A major bug crept in. On each run, the files history was reset in a way that caused the daemon to reindex all files (unless it was run in full scan mode).
I am not sure whether I should be embarrassed I didn't notice this bug earlier, or glad this kind of activity has become so unintrusive in recent releases...

Upgrading to 0.93 is heavily recommended. See the NEWS file, and get the source from the downloads page.

Friday 10 April 2009

Pinot 0.92

I am releasing a new version this Good Friday.

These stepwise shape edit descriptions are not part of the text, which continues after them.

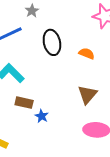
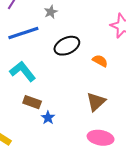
black ellipse: (52, 42) -> (67, 46), turned 70

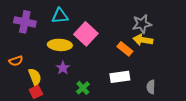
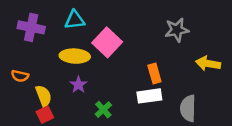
yellow arrow: (143, 40) -> (208, 64), moved
orange rectangle: (125, 49) -> (154, 73), moved, turned 35
orange semicircle: (16, 61) -> (20, 76), turned 32
gray semicircle: (151, 87) -> (188, 108), size x1.5

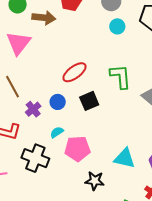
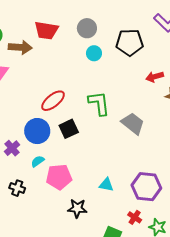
blue circle: (58, 102) -> (37, 131), size x1.6
purple cross: (33, 109) -> (12, 148), moved
black cross: (35, 158) -> (17, 188), size x0.6
cyan triangle: (125, 158) -> (106, 185), size x0.7

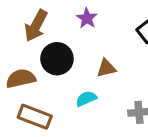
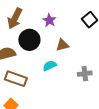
purple star: (87, 18) -> (49, 20), moved

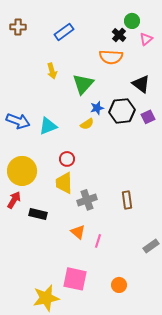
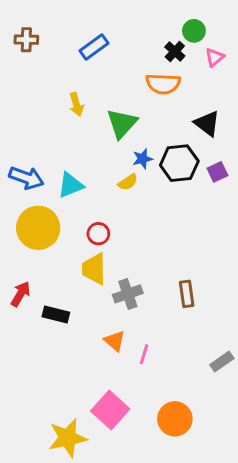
yellow circle: (22, 171) -> (38, 228), moved
pink square: (75, 279) -> (110, 410), turned 30
orange circle: (119, 285) -> (175, 419), size x1.5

A lot of work has gone into reducing memory usage on indexing. To start with, getting a grip on the amount of memory used by any program is tricky. Simply freeing unused buffers is not enough. Small buffers or buffers sitting between in-use buffers may not be reclaimed by the OS. For Pinot, this is especially true : the daemon goes through a large number of files of different sizes, reads their contents which is run through filters to extract text. Each of these operations involve a transformation and a new memory buffer to hold the transformed data.
In order to minimize this, 0.92 allocates document content buffers from a memory pool backed by the malloc allocator, instead of the default STL allocator. Once in a while, the pool is released and malloc_trim() is called to hint that freed memory can be returned to the system.

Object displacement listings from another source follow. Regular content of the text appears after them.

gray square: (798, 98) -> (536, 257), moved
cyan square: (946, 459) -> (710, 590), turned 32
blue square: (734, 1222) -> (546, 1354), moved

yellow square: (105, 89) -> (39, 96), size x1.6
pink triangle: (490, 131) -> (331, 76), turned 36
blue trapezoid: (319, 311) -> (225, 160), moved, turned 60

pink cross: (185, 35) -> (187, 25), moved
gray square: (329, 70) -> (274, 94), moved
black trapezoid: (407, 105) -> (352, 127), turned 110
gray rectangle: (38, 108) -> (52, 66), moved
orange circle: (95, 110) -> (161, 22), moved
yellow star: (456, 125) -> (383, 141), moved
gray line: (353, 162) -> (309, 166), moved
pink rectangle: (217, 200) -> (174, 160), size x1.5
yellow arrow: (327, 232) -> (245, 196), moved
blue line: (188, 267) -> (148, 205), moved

Not to make things easier, measuring memory usage effectively is not exactly straight-forward. I chose to focus on the %MEM figure shown by top for the daemon and found that on my test box, it will rise slower than with 0.91, peak at a value 30 to 50 percent below 0.91's final memory usage, go down to a single-digit value then rise before coming down again cyclically. It's probably not perfect but future releases will bring further tweaks.

There's also a new filter based on libarchive that allows indexing the content of tar files (compressed or not) and ISO images. The UI can open/view files within indexed archives, just like it's long been able to open/view mbox messages and attachments. On the way, I partially redesigned how documents nested in other documents are indexed and as a consequence, indexes created with previous releases will be automatically upgraded.

Finally, 0.91 and older suffered from a bug that could cause a crash when libxml2 2.7.3 was used. This was fixed.

See the NEWS file for the details, and grab the source from the download page.